Jeune création 2011
Avec près d’une soixantaine d’artistes présentés, Jeune Création fait la part belle à la diversité. Si cette édition 2011 est pleine d’artistes de talent, certains se détachent en proposant, à travers les œuvres présentées au 104, une démarche percutante et singulière.
Éléonore Josso
Avec sa peinture en noir et blanc, Éléonore Josso dissipe l’absence, elle en fait un personnage invisible qui se répète dans ces deux grandes compositions qui jouent aussi bien des lignes, des perspectives évanouies dans l’obscurité que de la matière, ces pigments qui viennent recouvrir la toile et effacer toute tentative d’interprétation. Prolongée jusque sur les bords de la toile, la peinture d’Éléonore Josso est de ces œuvres qui parviennent, en plus d’une grande réussite formelle, à donner prise sur la possibilité du vide, à faire advenir le vertigineux silence du néant.
Samuel Buckman
La douceur et la radicalité de Samuel Buckman, qui tranche l’espace d’exposition de la seule épaisseur d’une bande magnétique marque par l’intelligence d’une démarche tout en tension.

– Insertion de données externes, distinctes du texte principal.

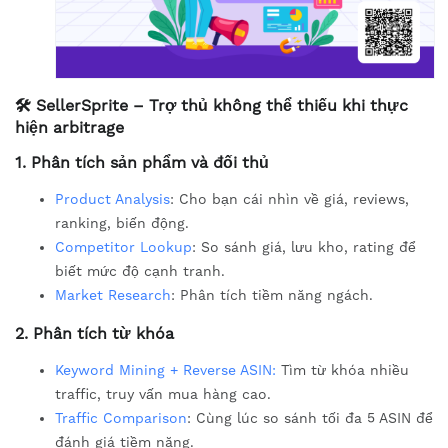
🛠️ SellerSprite – Trợ thủ không thể thiếu khi thực
hiện arbitrage
1.
Phân tích sản phẩm và đối thủ
Product Analysis
: Cho bạn cái nhìn về giá, reviews,
ranking, biến động.
Competitor Lookup
: So sánh giá, lưu kho, rating để
biết mức độ cạnh tranh.
Market Research
: Phân tích tiềm năng ngách.
2.
Phân tích từ khóa
Keyword Mining + Reverse ASIN:
Tìm từ khóa nhiều
traffic, truy vấn mua hàng cao.
Traffic Comparison
: Cùng lúc so sánh tối đa 5 ASIN để
đánh giá tiềm năng.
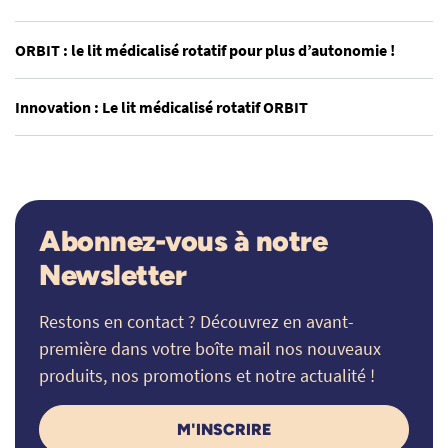
ORBIT : le lit médicalisé rotatif pour plus d’autonomie !
Innovation : Le lit médicalisé rotatif ORBIT
Abonnez-vous à notre
Newsletter
Restons en contact ? Découvrez en avant-
première dans votre boîte mail nos nouveaux
produits, nos promotions et notre actualité !
M'INSCRIRE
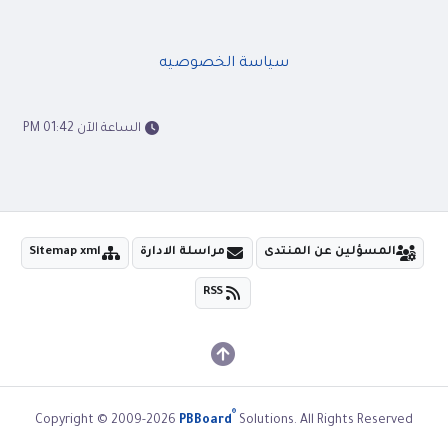
سياسة الخصوصيه
الساعة الآن 01:42 PM
المسؤلين عن المنتدى
مراسلة الادارة
Sitemap xml
RSS
®
Copyright © 2009-2026
PBBoard
Solutions. All Rights Reserved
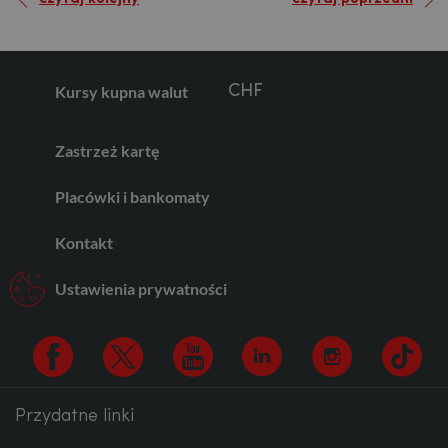
GBP
Kursy kupna walut
CHF
Zastrzeż kartę
AED
Placówki i bankomaty
Kontakt
AUD
Ustawienia prywatności
CAD
Przydatne linki
Facebook
Twitter
Youtube
Linkedin
Instagram
TikTo
HUF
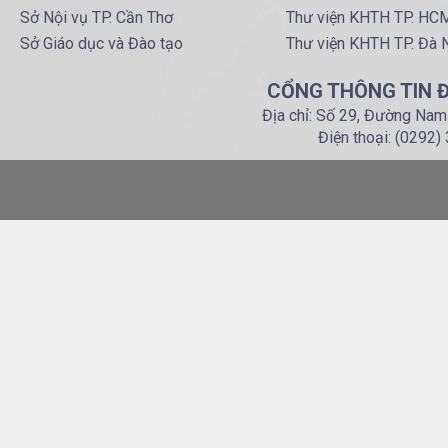
Sở Nội vụ TP. Cần Thơ
Thư viện KHTH TP. HC
Sở Giáo dục và Đào tạo
Thư viện KHTH TP. Đà 
CỔNG THÔNG TIN Đ
Địa chỉ: Số 29, Đường Nam
Điện thoại: (0292)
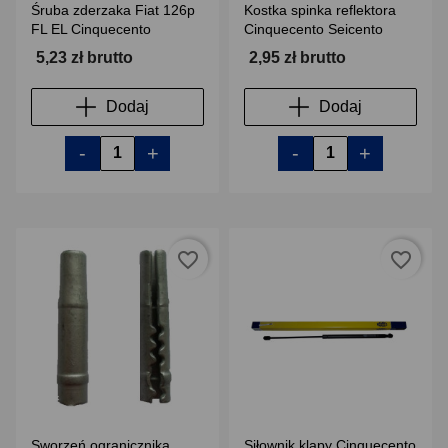
Śruba zderzaka Fiat 126p
Kostka spinka reflektora
FL EL Cinquecento
Cinquecento Seicento
5,23 zł brutto
2,95 zł brutto
Dodaj
Dodaj
-
+
-
+
favorite_border
favorite_border
Sworzeń ogranicznika
Siłownik klapy Cinquecento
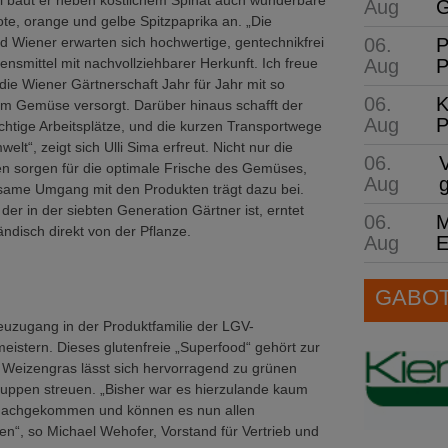
i baut er neben köstlichem Spinat auch wunderbare
Aug
G
te, orange und gelbe Spitzpaprika an. „Die
06.
P
 Wiener erwarten sich hochwertige, gentechnikfrei
Aug
P
ensmittel mit nachvollziehbarer Herkunft. Ich freue
die Wiener Gärtnerschaft Jahr für Jahr mit so
06.
K
m Gemüse versorgt. Darüber hinaus schafft der
Aug
P
chtige Arbeitsplätze, und die kurzen Transportwege
lt“, zeigt sich Ulli Sima erfreut. Nicht nur die
06.
en sorgen für die optimale Frische des Gemüses,
Aug
same Umgang mit den Produkten trägt dazu bei.
 der in der siebten Generation Gärtner ist, erntet
06.
M
disch direkt von der Pflanze.
Aug
E
GABOT 
uzugang in der Produktfamilie der LGV-
stern. Dieses glutenfreie „Superfood“ gehört zur
. Weizengras lässt sich hervorragend zu grünen
Suppen streuen. „Bisher war es hierzulande kaum
r nachgekommen und können es nun allen
, so Michael Wehofer, Vorstand für Vertrieb und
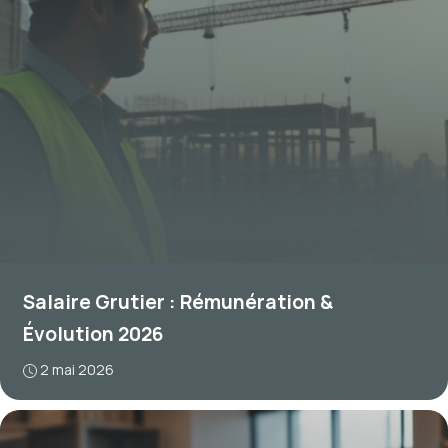
Salaire Grutier : Rémunération &
Évolution 2026
2 mai 2026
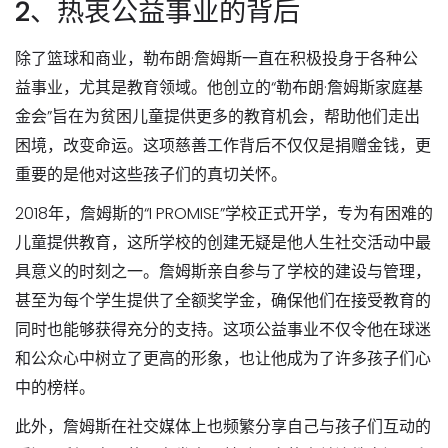
2、热衷公益事业的背后
除了篮球和商业，勒布朗·詹姆斯一直在积极投身于各种公
益事业，尤其是教育领域。他创立的“勒布朗·詹姆斯家庭基
金会”旨在为贫困儿童提供更多的教育机会，帮助他们走出
困境，改变命运。这项慈善工作背后不仅仅是捐赠金钱，更
重要的是他对这些孩子们的真切关怀。
2018年，詹姆斯的“I PROMISE”学校正式开学，专为有困难的
儿童提供教育，这所学校的创建无疑是他人生社交活动中最
具意义的时刻之一。詹姆斯亲自参与了学校的建设与管理，
甚至为每个学生提供了全额奖学金，确保他们在接受教育的
同时也能够获得充分的支持。这项公益事业不仅令他在球迷
和公众心中树立了更高的形象，也让他成为了许多孩子们心
中的榜样。
此外，詹姆斯在社交媒体上也频繁分享自己与孩子们互动的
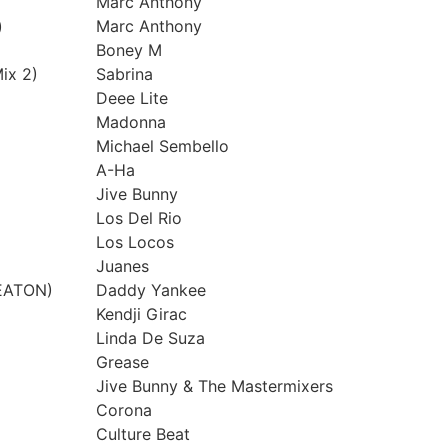
Marc Anthony
)
Marc Anthony
Boney M
ix 2)
Sabrina
Deee Lite
Madonna
Michael Sembello
A-Ha
Jive Bunny
Los Del Rio
Los Locos
Juanes
EATON)
Daddy Yankee
Kendji Girac
Linda De Suza
Grease
Jive Bunny & The Mastermixers
Corona
Culture Beat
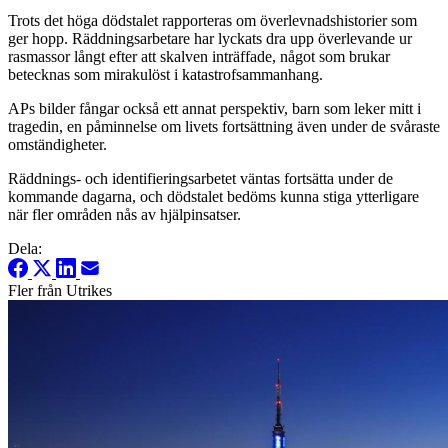
Trots det höga dödstalet rapporteras om överlevnadshistorier som
ger hopp. Räddningsarbetare har lyckats dra upp överlevande ur
rasmassor långt efter att skalven inträffade, något som brukar
betecknas som mirakulöst i katastrofsammanhang.
APs bilder fångar också ett annat perspektiv, barn som leker mitt i
tragedin, en påminnelse om livets fortsättning även under de svåraste
omständigheter.
Räddnings- och identifieringsarbetet väntas fortsätta under de
kommande dagarna, och dödstalet bedöms kunna stiga ytterligare
när fler områden nås av hjälpinsatser.
Dela:
Fler från Utrikes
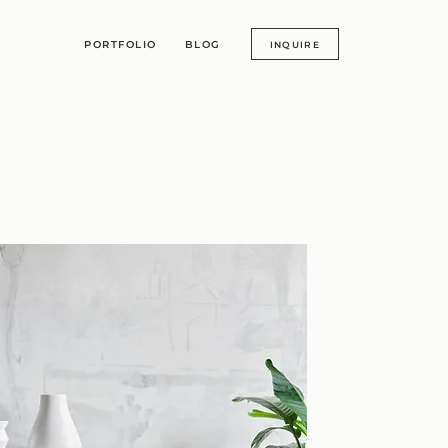
PORTFOLIO
BLOG
INQUIRE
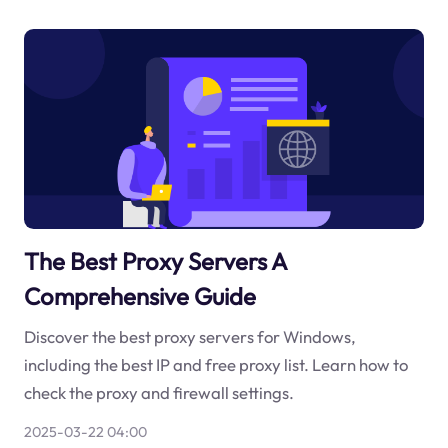
The Best Proxy Servers A
Comprehensive Guide
Discover the best proxy servers for Windows,
including the best IP and free proxy list. Learn how to
check the proxy and firewall settings.
2025-03-22 04:00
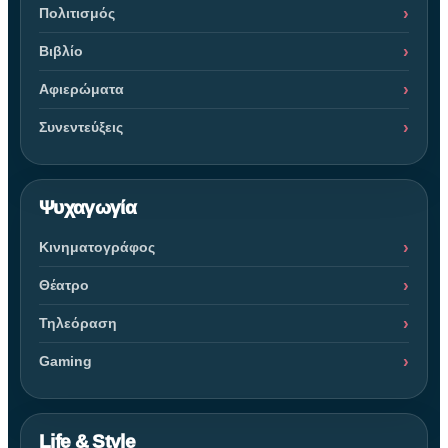
Πολιτισμός
Βιβλίο
Αφιερώματα
Συνεντεύξεις
Ψυχαγωγία
Κινηματογράφος
Θέατρο
Τηλεόραση
Gaming
Life & Style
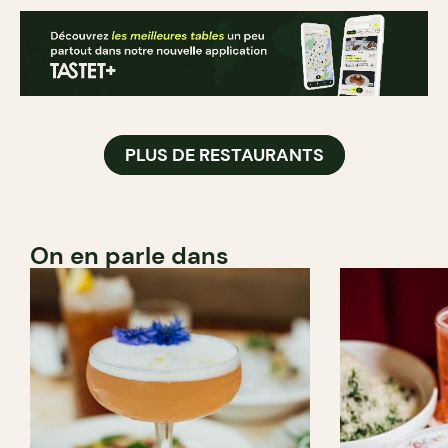
PLUS DE RESTAURANTS
On en parle dans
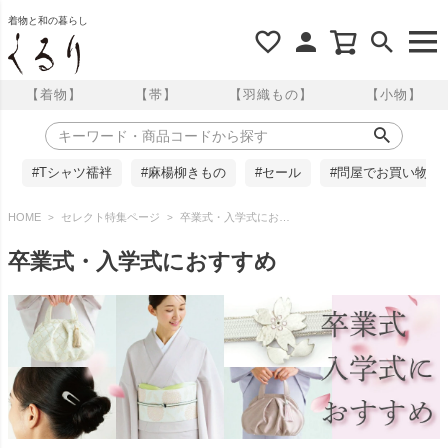
着物と和の暮らし
【着物】
【帯】
【羽織もの】
【小物】
#Tシャツ襦袢
#麻楊柳きもの
#セール
#問屋でお買い物
HOME
セレクト特集ページ
卒業式・入学式におすすめ
卒業式・入学式におすすめ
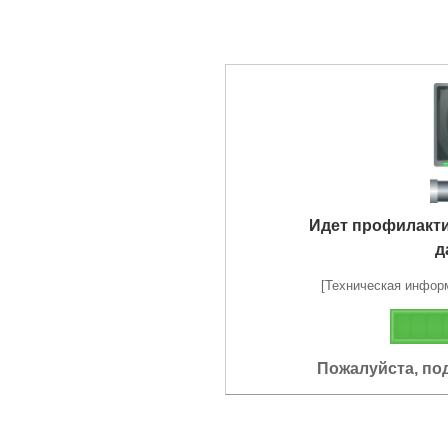
Идет профилакт
д
[Техническая информа
Пожалуйста, по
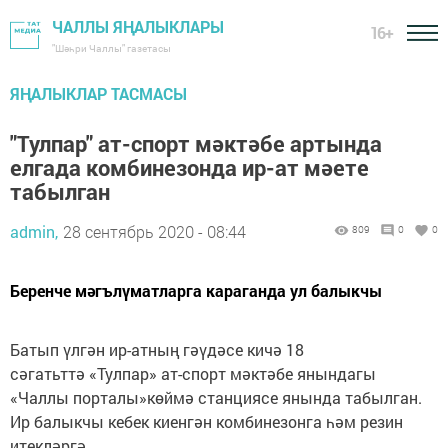
ЧАЛЛЫ ЯҢАЛЫКЛАРЫ
16+
"Шәһри Чаллы" газетасы
ЯҢАЛЫКЛАР ТАСМАСЫ
"Тулпар" ат-спорт мәктәбе артында
елгада комбинезонда ир-ат мәете
табылган
admin,
28 сентябрь 2020 - 08:44
809
0
0
Беренче мәгълүматларга караганда ул балыкчы
Батып үлгән ир-атның гәүдәсе кичә 18
сәгатьттә «Тулпар» ат-спорт мәктәбе янындагы
«Чаллы порталы»көймә станциясе янында табылган.
Ир балыкчы кебек киенгән комбинезонга һәм резин
итекләргә.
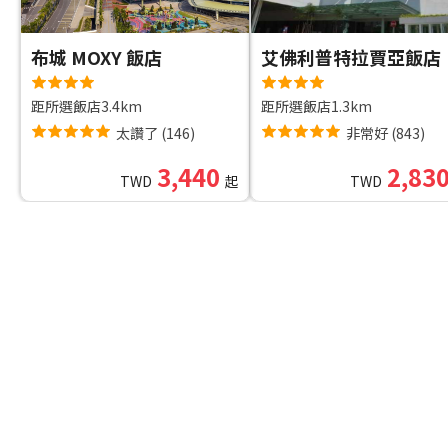
布城 MOXY 飯店
艾佛利普特拉賈亞飯店
距所選飯店3.4km
距所選飯店1.3km
太讚了
(
146
)
非常好
(
843
)
3,440
2,83
TWD
起
TWD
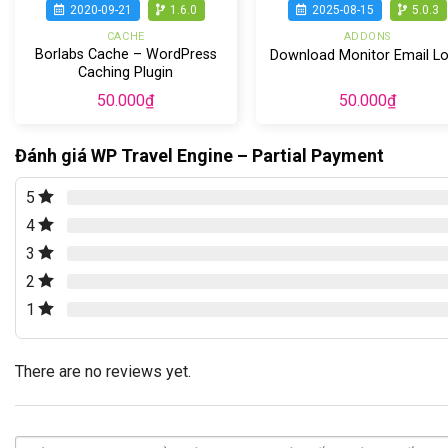
2020-09-21
1.6.0
2025-08-15
5.0.3
CACHE
ADDONS
Borlabs Cache – WordPress
Download Monitor Email L
Caching Plugin
50.000
₫
50.000
₫
Đánh giá WP Travel Engine – Partial Payment
5
4
3
2
1
There are no reviews yet.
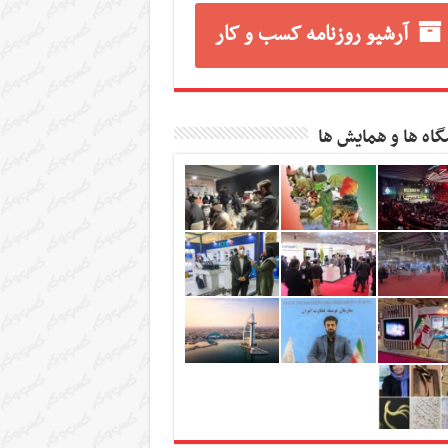
آرشیو روزنامه کسب و کار
گاه ها و همایش ها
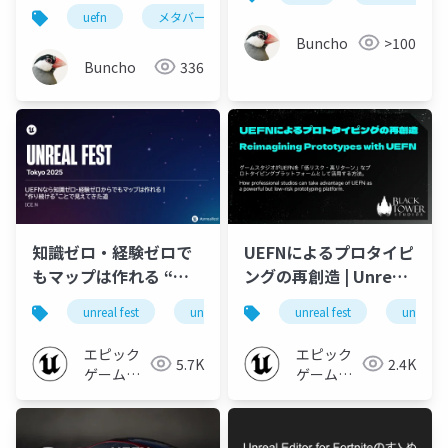
る」から「体験する」
uefn
メタバース
へ～
Buncho
>100
Buncho
336
知識ゼロ・経験ゼロで
UEFNによるプロタイピ
もマップは作れる “作
ングの再創造 | Unreal
り続ける”ことで見えて
Fest Tokyo 2025
unreal fest
unreal fest tokyo 2025
unreal fest
unreal f
きた道 | Unreal Fest
Tokyo 2025
エピック
エピック
5.7K
2.4K
ゲームズ
ゲームズ
ジャパン
ジャパン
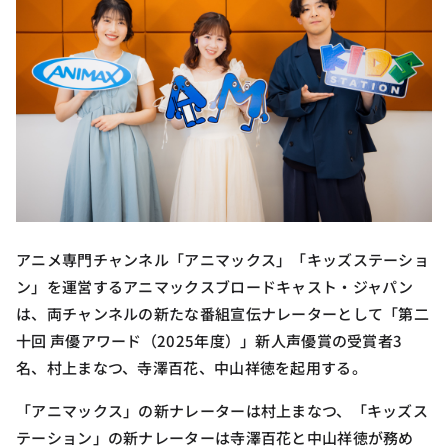
アニメ専門チャンネル「アニマックス」「キッズステーショ
ン」を運営するアニマックスブロードキャスト・ジャパン
は、両チャンネルの新たな番組宣伝ナレーターとして「第二
十回 声優アワード（2025年度）」新人声優賞の受賞者3
名、村上まなつ、寺澤百花、中山祥徳を起用する。
「アニマックス」の新ナレーターは村上まなつ、「キッズス
テーション」の新ナレーターは寺澤百花と中山祥徳が務め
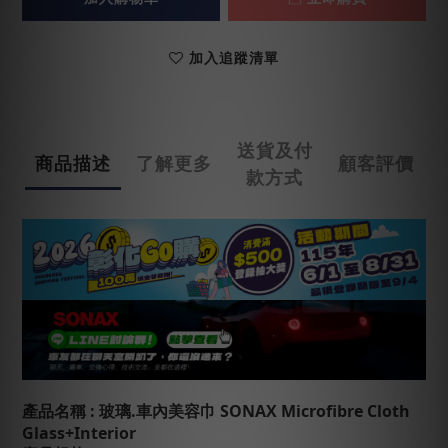
加入追蹤清單
送貨及付
商品描述
了解更多
顧客評價
款方式
產品名稱
: 玻璃.車內美容巾
SONAX Microfibre Cloth
Glass+Interior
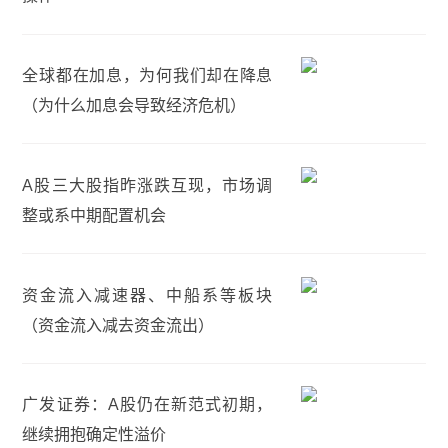
全球都在加息，为何我们却在降息
（为什么加息会导致经济危机）
A股三大股指昨涨跌互现，市场调
整或系中期配置机会
资金流入减速器、中船系等板块
（资金流入减去资金流出）
广发证券：A股仍在新范式初期，
继续拥抱确定性溢价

Une découpe, une scission mobile et libre, sa Derviche évolue au gré des déplacements extérieurs comme des mouvements du mécanisme vibrant qui la fait osciller, trace les lignes d’un dessin aléatoire hypnotisant, tout comme les traces laissées sur la feuille de papier qui accompagne cette installation. Cette frontière légère, plastique et mouvante, parcourue de spasmes, contradictions et contrecoups, c’est celle de l’art.
Sarah Garbarg
Sarah Garbarg déjoue la froide objectivité en proposant une véritable lecture sensible de la topographie. Entre jeu d’enfant (points à relier) et possible manipulation de données scientifiques en redessinant les repères topographiques, les plans de Sarah Garbarg inventent un nouvel alphabet à décrypter. Investissant un champ mental inédit, cette confrontation de l’imaginaire, du souvenir et de la pure objectivité déjoue les codes pour créer la cartographie d’un territoire à réinvestir.
Romaric Hardy
Il y a quelque chose d’expérimental, oscillant entre la radicalité des tentatives formelles du XXe siècle autant que dans la subtile idiotie contemporaine dans ce travail de collecte, d’investigation de l’absurde (où vont les animaux domestiqués lorsqu’ils quittent leur foyer ?) de Romaric Hardy. Cette collection d’images à la recherche d’un chat anonyme pourrait presque se confondre avec un « devenir-animal » de l’artiste qui se condamne lui-même à des contorsions périlleuses sous les voitures stationnées et cache, sous l’apparente frivolité de ses clichés, une radicale possibilité de transformation par la création.
Claire Tabouret
La force de la peinture de Claire Tabouret tient à celle de ses modèles ; des images glanées dans les médias, déplacées de leur sens, de leur contexte, faisant de ces compositions anonymes un mélange suspendu entre mythification, allégorie fantasmatique et froide objectivité. Au-delà de la qualité technique, le changement d’échelle induit par la taille de ses toiles constitue le point central de cette perte de repères et retrouve, voire redéfinit la fonction de sens de la peinture.
Nicolas Tubéry
Dans son installation vidéo, Nicolas Tubéry met en regard trois moments suspendus, plongeant le spectateur dans une véritable frustration. Littéralement « en attentes », l’œuvre autant que celui qui la regardent abandonnent toute action, toute résolution. Car ce tryptique Rodeo, Screen et Supporter mêlant un cadre de projection vide, une foule en attente d’un évenement et ce qui ressemble à la fin d’un spectacle offre trois temporalités « déviantes » qui se répondent et viennent s’amplifier en jouant sur l’incidence d’un temps non pas seulement révolu mais bien condamné à ne plus jamais “passer”.